In the first part of the talk, we focus on combinatorial schemes. We consider the Exclusive Set System (ESS) which has been originally designed to support revocation. We propose a method to integrate the black-box tracing capacity in ESS by introducing a technique called "shadow group testing''.
The second part of the talk discusses the techniques for constructing algebraic schemes which can overcome some limitations of combinatorial schemes. We propose a lattice-based traitor tracing of which the security is based on the hardness of a new variant of the Learning With Errors problem, namely k-LWE (for k traitors).

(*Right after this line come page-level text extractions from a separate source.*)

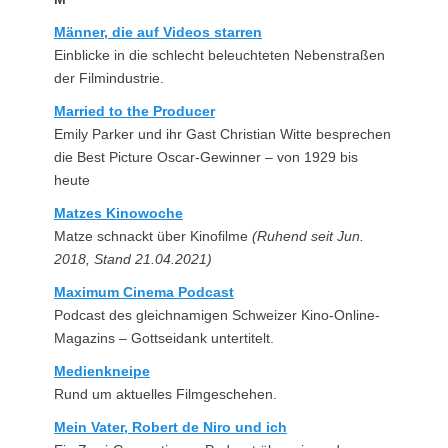
Männer, die auf Videos starren
Einblicke in die schlecht beleuchteten Nebenstraßen
der Filmindustrie.
Married to the Producer
Emily Parker und ihr Gast Christian Witte besprechen
die Best Picture Oscar-Gewinner – von 1929 bis
heute
Matzes Kinowoche
Matze schnackt über Kinofilme
(Ruhend seit Jun.
2018, Stand 21.04.2021)
Maximum Cinema Podcast
Podcast des gleichnamigen Schweizer Kino-Online-
Magazins – Gottseidank untertitelt.
Medienkneipe
Rund um aktuelles Filmgeschehen.
Mein Vater, Robert de Niro und ich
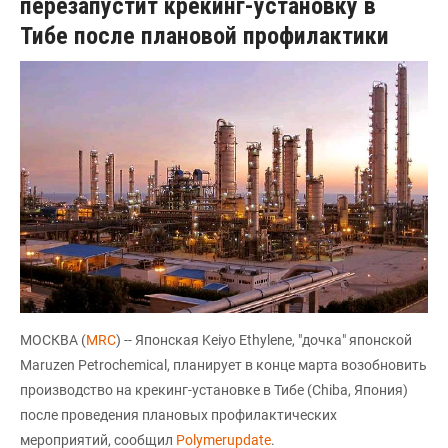
перезапустит крекинг-установку в
Тибе после плановой профилактики
МОСКВА (
MRC
) -- Японская Keiyo Ethylene, "дочка" японской
Maruzen Petrochemical, планирует в конце марта возобновить
производство на крекинг-установке в Тибе (Chiba, Япония)
после проведения плановых профилактических
мероприятий, сообщил
Polymerupdate
.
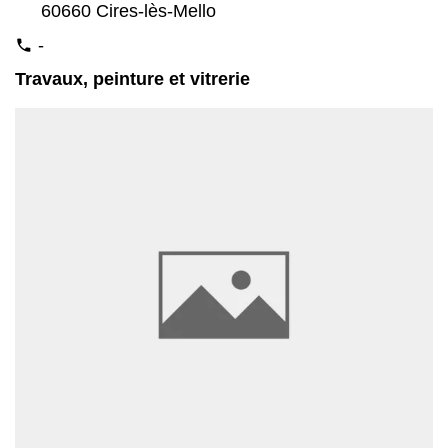
60660 Cires-lès-Mello
-
phone
Travaux, peinture et vitrerie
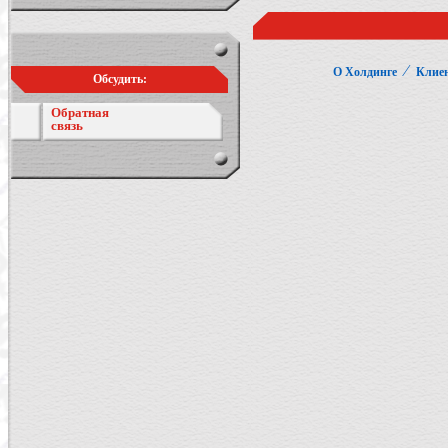
⁄
О Холдинге
Клие
Обсудить:
Обратная
связь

We then prove the hardness of the k-LWE problem which implies that the proposed traitor tracing scheme is asymptotically as efficient as the Regev LWE-based encryption. Our technique can also be used to improve the Boneh-Freeman reduction from SIS to k-SIS from exponential loss to polynomial loss in k (thus answer their open problem of a tighter reduction from SIS to k-SIS). We finally consider the combination of algebraic and combinatorial methods and discuss some promising directions.